Members of the city medical fraternity who have been approached by Tanmay are elated at the prospect of such a facility becoming a reality. “There is a crying need for such a information delivery system in the city. It is one dream that must turn true for the benefit of patients,” said Kunal Sarkar, consultant cardiac surgeon and vice-president of Rabindranath Tagore International Institute of Cardiac Sciences.

He not only pledged help but also offered to be a data coordinator for other health units in the vicinity.

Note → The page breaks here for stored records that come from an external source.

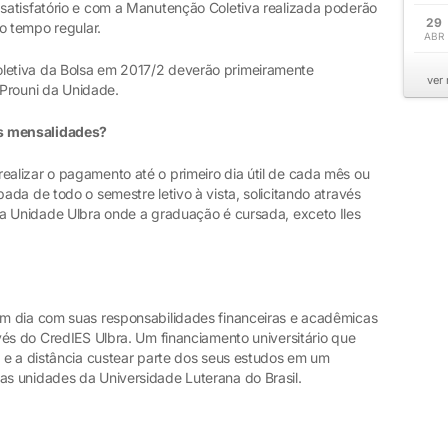
satisfatório e com a Manutenção Coletiva realizada poderão
29
o tempo regular.
ABR
etiva da Bolsa em 2017/2 deverão primeiramente
ver
e Prouni da Unidade.
s mensalidades?
lizar o pagamento até o primeiro dia útil de cada mês ou
da de todo o semestre letivo à vista, solicitando através
a Unidade Ulbra onde a graduação é cursada, exceto Iles
m dia com suas responsabilidades financeiras e acadêmicas
vés do CredIES Ulbra. Um financiamento universitário que
 e a distância custear parte dos seus estudos em um
s unidades da Universidade Luterana do Brasil.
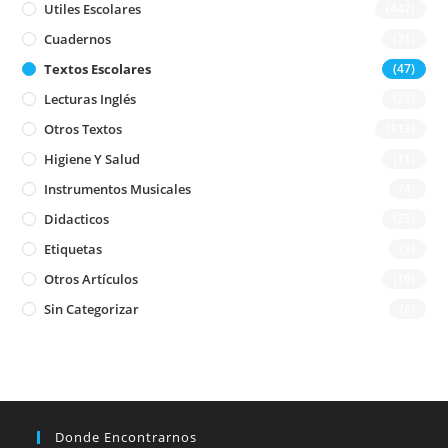
Utiles Escolares
(447)
Cuadernos
(21)
Textos Escolares
(47)
Lecturas Inglés
(28)
Otros Textos
(113)
Higiene Y Salud
(11)
Instrumentos Musicales
(4)
Didacticos
(25)
Etiquetas
(3)
Otros Artículos
(10)
Sin Categorizar
(6)
Donde Encontrarnos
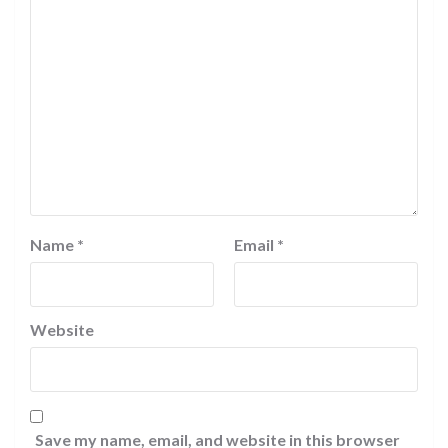
Name
*
Email
*
Website
Save my name, email, and website in this browser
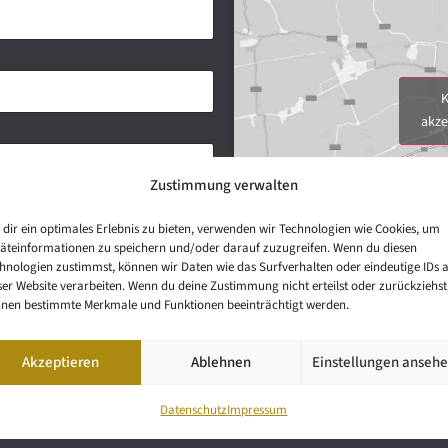
K
akze
Zustimmung verwalten
dir ein optimales Erlebnis zu bieten, verwenden wir Technologien wie Cookies, um
äteinformationen zu speichern und/oder darauf zuzugreifen. Wenn du diesen
hnologien zustimmst, können wir Daten wie das Surfverhalten oder eindeutige IDs 
ser Website verarbeiten. Wenn du deine Zustimmung nicht erteilst oder zurückziehst
nen bestimmte Merkmale und Funktionen beeinträchtigt werden.
Akzeptieren
Ablehnen
Einstellungen anseh
Datenschutz
Impressum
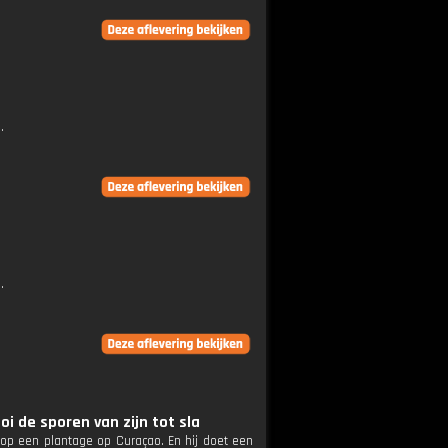
.
.
oi de sporen van zijn tot sla
 op een plantage op Curaçao. En hij doet een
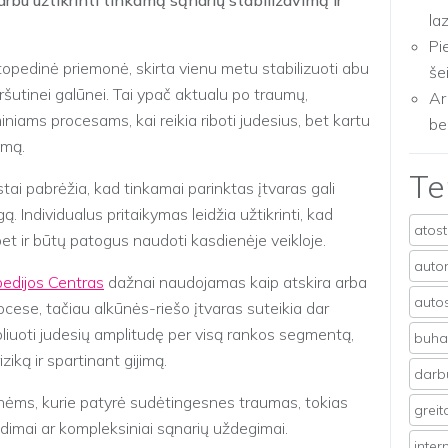
rbu užtikrinti tinkamą sąnarių stabilizavimą ir
la
Pi
rtopedinė priemonė, skirta vienu metu stabilizuoti abu
še
iršutinei galūnei. Tai ypač aktualu po traumų,
Ar
niams procesams, kai reikia riboti judesius, bet kartu
be
umą.
T
stai pabrėžia, kad tinkamai parinktas įtvaras gali
gą. Individualus pritaikymas leidžia užtikrinti, kad
atos
 bet ir būtų patogus naudoti kasdienėje veikloje.
auto
pedijos Centras
dažnai naudojamas kaip atskira arba
auto
ocese, tačiau alkūnės-riešo įtvaras suteikia dar
liuoti judesių amplitudę per visą rankos segmentą,
buhal
iką ir spartinant gijimą.
darb
onėms, kurie patyrė sudėtingesnes traumas, tokias
grei
idimai ar kompleksiniai sąnarių uždegimai.
inter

“We need to get out of our little ghettos and not think in selfish ways for this project to succeed and to get some amount of people’s faith and satisfaction back in healthcare. Hospitals which have the IT manpower should put it to use in a scheme like this and not be restrictive.”

Such a concept, Sarkar points out, would work ideally in a uniform methodology of healthcare services. “Problems begin when a large part of the healthcare gets commodified. But we should walk the extra mile, feel positive and be patient at the start.”

The results of the competition are expected to be announced in early-September.